Some images galvanized those outside America’s South and around the world. A modest seamstress, Rosa Parks, being fingerprinted after she refused to give up her seat to a white passenger in Alabama. A figure that used to be a 14-year-old boy, Emmett Till, after his murder in 1955. And the bombed rubble of the 16th Street Baptist Church in Birmingham where four schoolgirls were murdered.

Maurice Berger, a cultural historian, has brought together some of these images, using the context of how they awoke some people to injustices, let others know the movement was not of strangers but kin, and slowly, and purposefully, changed the images of black Americans.

“For All the World to See: Visual Culture and the Struggle for Civil Rights” was organized by the Center for Art, Design and Visual Culture at the University of Maryland,Baltimore County. Berger, who is a research professor at the university, partnered with the Smithsonian’s National Museum of African American History and Culture.

The exhibition, which opens Friday, is occupying the museum’s temporary gallery at the National Museum of American History.

Berger took the words of Mamie Till Mobley, Emmett Till’s mother as his own mantra. Setting a brave example, Mobley distributed the photo of her son’s mutilated body to the media, saying she wanted to “let the world see what I’ve seen.”

The picture jolted the country, and Berger.

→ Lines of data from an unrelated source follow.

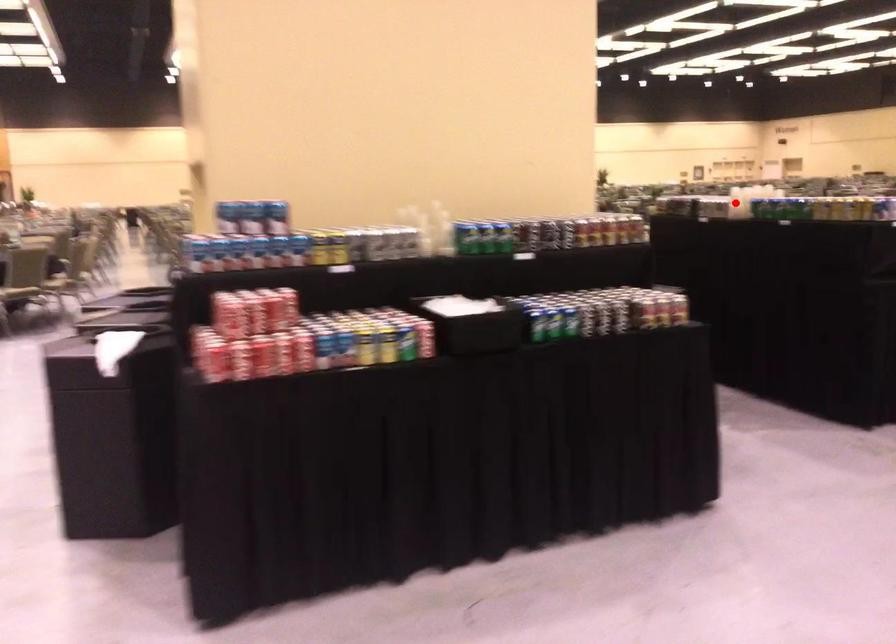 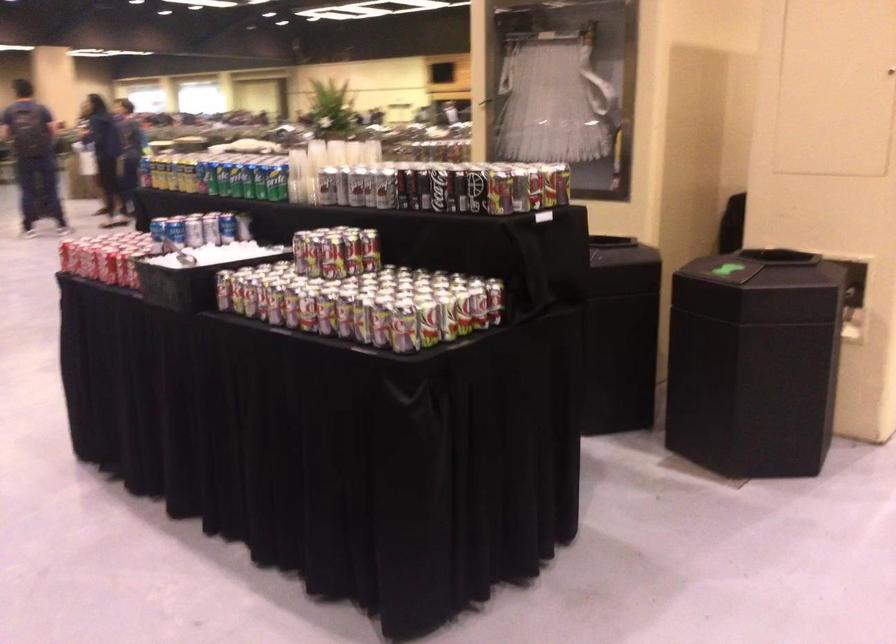 Question: I am providing you with two images of the same scene from different viewpoints. A red point is marked on the first image. Can you still see the location of the red point in image 2?

Choices:
 (A) Yes
 (B) No

Answer: (B) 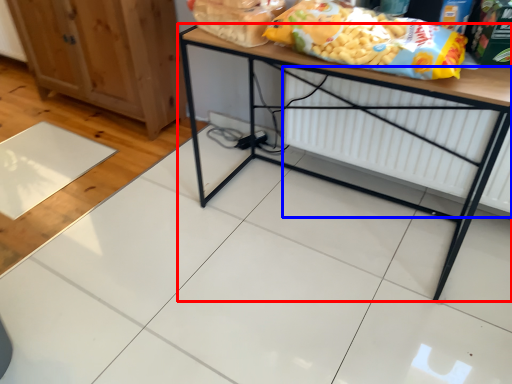 Question: Among these objects, which one is farthest to the camera, table (highlighted by a red box) or radiator (highlighted by a blue box)?

Choices:
 (A) table
 (B) radiator

Answer: (B) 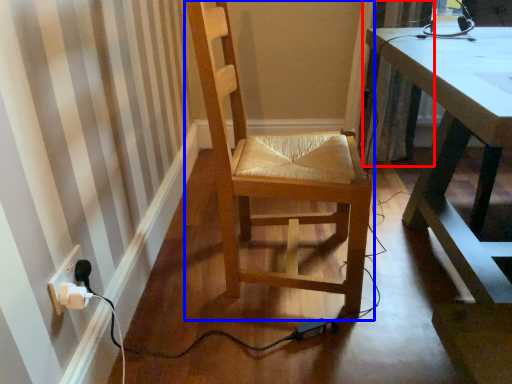 Question: Which object appears closest to the camera in this image, curtain (highlighted by a red box) or chair (highlighted by a blue box)?

Choices:
 (A) curtain
 (B) chair

Answer: (B) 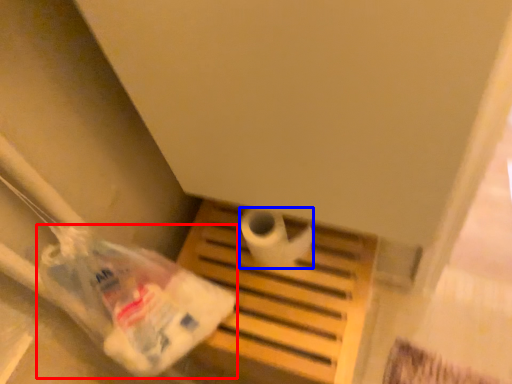 Question: Among these objects, which one is farthest to the camera, plastic bag (highlighted by a red box) or toilet paper (highlighted by a blue box)?

Choices:
 (A) plastic bag
 (B) toilet paper

Answer: (B) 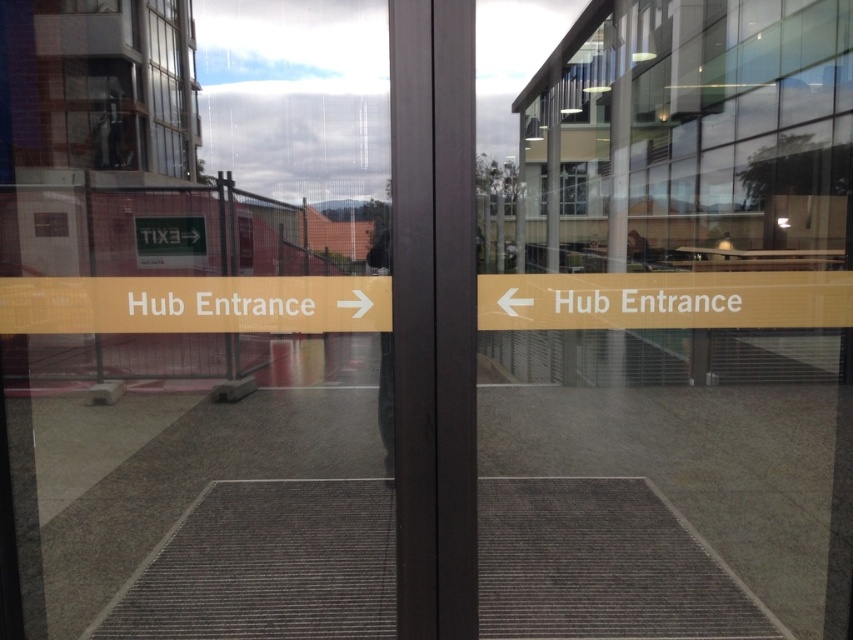 Question: Among these objects, which one is farthest from the camera?

Choices:
 (A) transparent glass door at center
 (B) clear glass window at upper left

Answer: (B)

Question: Is transparent glass door at center further to the viewer compared to clear glass window at upper left?

Choices:
 (A) yes
 (B) no

Answer: (B)

Question: Is transparent glass door at center wider than clear glass window at upper left?

Choices:
 (A) no
 (B) yes

Answer: (B)

Question: Can you confirm if transparent glass door at center is thinner than clear glass window at upper left?

Choices:
 (A) no
 (B) yes

Answer: (A)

“The stories told of the civil rights movement were based on photos in Life and Look,” he said, recalling how he started collecting the era’s materials. Examining them from his perspective, he recognized an overlooked skill of the civil rights organizers. “I discovered the movement was much more in charge of its image than widely thought,” said Berger. “The civil rights movement was the first American political movement to take advantage of the changing visual culture and pictorial magazines and television’s expanding evening news.”

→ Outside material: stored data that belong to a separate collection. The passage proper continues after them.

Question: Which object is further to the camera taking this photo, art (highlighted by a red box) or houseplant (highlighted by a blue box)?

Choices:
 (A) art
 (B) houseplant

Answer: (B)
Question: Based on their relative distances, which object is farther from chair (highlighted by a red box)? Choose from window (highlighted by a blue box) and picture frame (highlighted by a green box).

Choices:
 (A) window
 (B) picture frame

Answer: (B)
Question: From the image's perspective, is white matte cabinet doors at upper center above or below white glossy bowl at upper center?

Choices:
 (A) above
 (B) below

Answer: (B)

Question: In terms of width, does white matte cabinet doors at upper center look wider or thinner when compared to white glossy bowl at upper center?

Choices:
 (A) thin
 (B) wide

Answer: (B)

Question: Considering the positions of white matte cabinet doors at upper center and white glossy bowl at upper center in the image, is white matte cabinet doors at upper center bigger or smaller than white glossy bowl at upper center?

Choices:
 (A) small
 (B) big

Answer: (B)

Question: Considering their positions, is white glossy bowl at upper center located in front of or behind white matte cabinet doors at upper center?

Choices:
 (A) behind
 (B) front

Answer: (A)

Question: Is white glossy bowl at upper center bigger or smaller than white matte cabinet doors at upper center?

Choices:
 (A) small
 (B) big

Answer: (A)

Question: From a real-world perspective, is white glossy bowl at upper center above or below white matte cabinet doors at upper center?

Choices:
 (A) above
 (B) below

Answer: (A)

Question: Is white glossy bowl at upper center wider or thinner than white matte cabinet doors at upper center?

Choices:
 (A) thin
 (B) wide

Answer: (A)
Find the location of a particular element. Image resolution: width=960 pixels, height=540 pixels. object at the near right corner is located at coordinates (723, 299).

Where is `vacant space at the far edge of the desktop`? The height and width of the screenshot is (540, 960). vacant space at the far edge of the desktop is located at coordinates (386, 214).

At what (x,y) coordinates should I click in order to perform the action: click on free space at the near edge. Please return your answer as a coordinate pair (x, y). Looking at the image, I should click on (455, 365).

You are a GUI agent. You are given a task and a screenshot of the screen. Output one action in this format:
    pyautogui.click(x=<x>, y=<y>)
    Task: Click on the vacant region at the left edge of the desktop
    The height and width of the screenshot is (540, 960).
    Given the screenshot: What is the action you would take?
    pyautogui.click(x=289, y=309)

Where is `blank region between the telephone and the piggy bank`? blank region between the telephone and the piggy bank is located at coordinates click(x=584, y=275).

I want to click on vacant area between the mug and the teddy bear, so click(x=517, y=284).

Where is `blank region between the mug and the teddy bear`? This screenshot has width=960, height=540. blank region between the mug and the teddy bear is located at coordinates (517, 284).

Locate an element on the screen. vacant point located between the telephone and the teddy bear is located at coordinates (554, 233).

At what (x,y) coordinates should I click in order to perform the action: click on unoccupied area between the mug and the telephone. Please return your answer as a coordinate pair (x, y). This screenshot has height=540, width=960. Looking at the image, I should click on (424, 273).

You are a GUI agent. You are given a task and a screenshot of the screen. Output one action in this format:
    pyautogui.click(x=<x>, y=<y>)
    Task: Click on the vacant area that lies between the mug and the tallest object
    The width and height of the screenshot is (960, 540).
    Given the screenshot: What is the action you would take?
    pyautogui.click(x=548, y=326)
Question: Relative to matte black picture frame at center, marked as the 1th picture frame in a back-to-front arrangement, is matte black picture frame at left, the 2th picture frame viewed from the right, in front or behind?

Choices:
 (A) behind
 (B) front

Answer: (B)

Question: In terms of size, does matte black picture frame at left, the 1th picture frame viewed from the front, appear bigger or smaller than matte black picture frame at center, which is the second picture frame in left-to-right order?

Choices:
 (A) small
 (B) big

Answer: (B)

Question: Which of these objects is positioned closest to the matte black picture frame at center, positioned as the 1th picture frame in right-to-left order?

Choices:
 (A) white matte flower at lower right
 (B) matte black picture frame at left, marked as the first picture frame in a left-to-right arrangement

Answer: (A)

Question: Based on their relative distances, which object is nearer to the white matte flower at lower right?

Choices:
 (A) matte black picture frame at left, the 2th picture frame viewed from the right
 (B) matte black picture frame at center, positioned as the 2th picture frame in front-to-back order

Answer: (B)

The show gathers posters, television and movie clips, photographs and newspapers---230 examples in all from the late 1940s to the mid-1970s-- to underscore the affects of these images. A section is devoted to the growth of the black pictorial magazine (Ebony, JET, Tan and Sepia), the work of photographers Roy DeCarava, Robert Sengstack, Moneta Sleet and historic film of Jackie Robinson’s first game in the Major Leagues. One proponent of the direct action of the arts was the great photographer Gordon Parks. He plainly spoke of using his camera as a weapon. Another skillful documentarian, Berger said, was Malcolm X, who routinely carried his camera with him.

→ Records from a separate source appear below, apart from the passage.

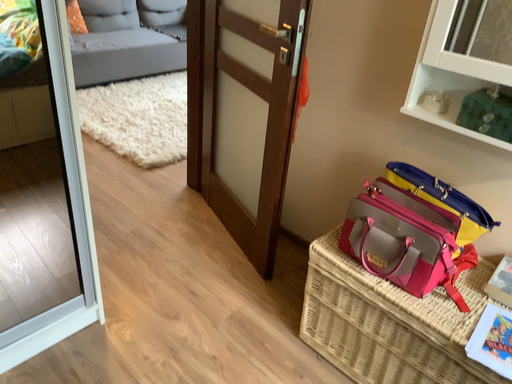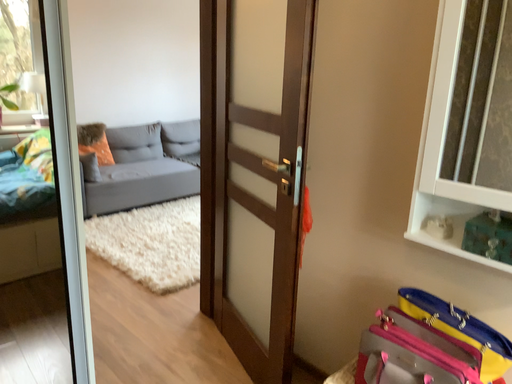 Question: How did the camera likely rotate when shooting the video?

Choices:
 (A) rotated upward
 (B) rotated downward

Answer: (A) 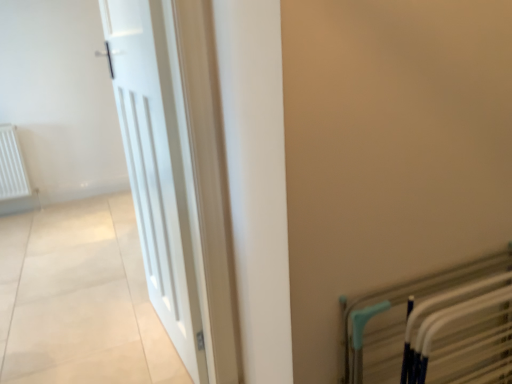 Question: From a real-world perspective, is metallic silver bed frame at lower right above or below white wooden door at left?

Choices:
 (A) below
 (B) above

Answer: (A)

Question: In the image, is metallic silver bed frame at lower right positioned in front of or behind white wooden door at left?

Choices:
 (A) behind
 (B) front

Answer: (B)

Question: Is metallic silver bed frame at lower right inside or outside of white wooden door at left?

Choices:
 (A) inside
 (B) outside

Answer: (B)

Question: Is point (157, 145) closer or farther from the camera than point (391, 297)?

Choices:
 (A) farther
 (B) closer

Answer: (A)

Question: Based on their sizes in the image, would you say white wooden door at left is bigger or smaller than metallic silver bed frame at lower right?

Choices:
 (A) big
 (B) small

Answer: (A)

Question: In terms of width, does white wooden door at left look wider or thinner when compared to metallic silver bed frame at lower right?

Choices:
 (A) thin
 (B) wide

Answer: (B)

Question: In terms of height, does white wooden door at left look taller or shorter compared to metallic silver bed frame at lower right?

Choices:
 (A) short
 (B) tall

Answer: (B) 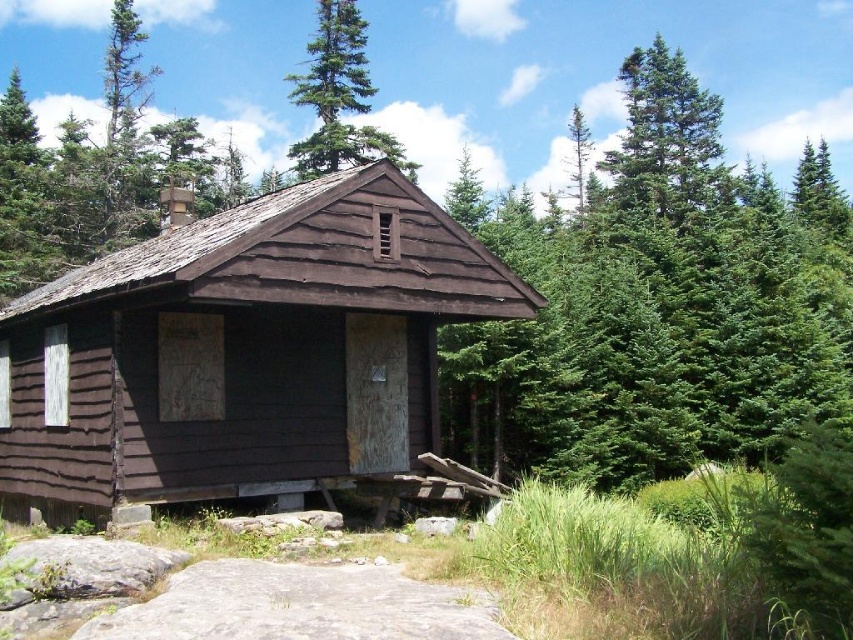 Is the position of brown wooden cabin at center less distant than that of green coniferous tree at upper center?

That is True.

Does point (213, 332) lie behind point (339, 42)?

No, (213, 332) is in front of (339, 42).

At what (x,y) coordinates should I click in order to perform the action: click on brown wooden cabin at center. Please return your answer as a coordinate pair (x, y). The height and width of the screenshot is (640, 853). Looking at the image, I should click on tap(244, 349).

The height and width of the screenshot is (640, 853). In order to click on green evergreen tree at center in this screenshot , I will do `click(654, 305)`.

Is green evergreen tree at center positioned before green coniferous tree at upper center?

Yes, green evergreen tree at center is closer to the viewer.

Find the location of a particular element. green evergreen tree at center is located at coordinates (654, 305).

Who is more forward, (229, 240) or (746, 275)?

Positioned in front is point (229, 240).

What do you see at coordinates (244, 349) in the screenshot? I see `brown wooden cabin at center` at bounding box center [244, 349].

Is point (173, 300) positioned in front of point (614, 336)?

That is True.

You are a GUI agent. You are given a task and a screenshot of the screen. Output one action in this format:
    pyautogui.click(x=<x>, y=<y>)
    Task: Click on the brown wooden cabin at center
    This screenshot has height=640, width=853.
    Given the screenshot: What is the action you would take?
    click(x=244, y=349) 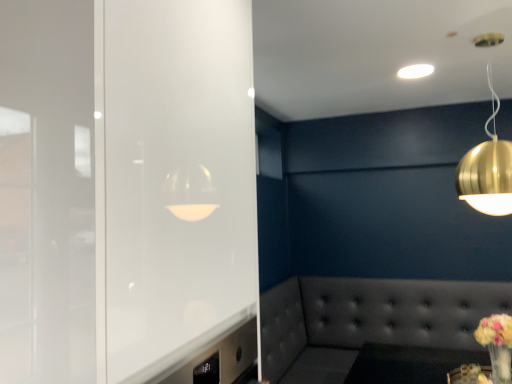 Question: From a real-world perspective, is tufted leather couch at lower right physically located above or below white glossy ceiling light at upper center, positioned as the second lamp in front-to-back order?

Choices:
 (A) above
 (B) below

Answer: (B)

These cultural warriors had a lot to correct. The show takes an interesting tactic by grouping some stereotypical materials --the grinning black child eating watermelon--as “Racial Nostalgia.” Included in this section are segregation signs--”No Dogs, Negroes, Mexicans”--and clips from “The Beulah Show,” the 1952 series with the great actresses in demeaning parts.

To counteract those stereotypes, black businessmen started

a series of publications to show how black celebrities, academic achievers and playwrights and artists lived. And they protested. In 1947 people picketed outside the theatres showing Disney’s “Song of the South.”

Some image changing took a long time. In one corner is a segment of an interview James Baldwin conducted with a group of young black men in 1963. The kids told Baldwin he was wrong about the country electing a black president in the future. Baldwin says “You are agreeing with white people who say you aren’t good.”

Each show that is sponsored by the African American museum, which is scheduled to open in 2015, shows the thematic directions the museum might take. “It is important for us as a museum to take the stories you think you know and show them through a different lens,” said Lonnie G. Bunch III, the founding director of the museum. Reviewing some of the familiar images, Bunch said he began “to understand how slowly but surely black folk began to claim the images and in that way claim their Americanism.”

Berger, in building the collection at the university, scoured auction sites. “I wanted things that were part of everyday life. And I wanted visual objects that had the ability to change public opinion, ’’said Berger, who grew up in the Bernard Baruch Houses in New York and graduated from Hunter College, where he taught and ran the gallery. He’s been at Baltimore since 1992.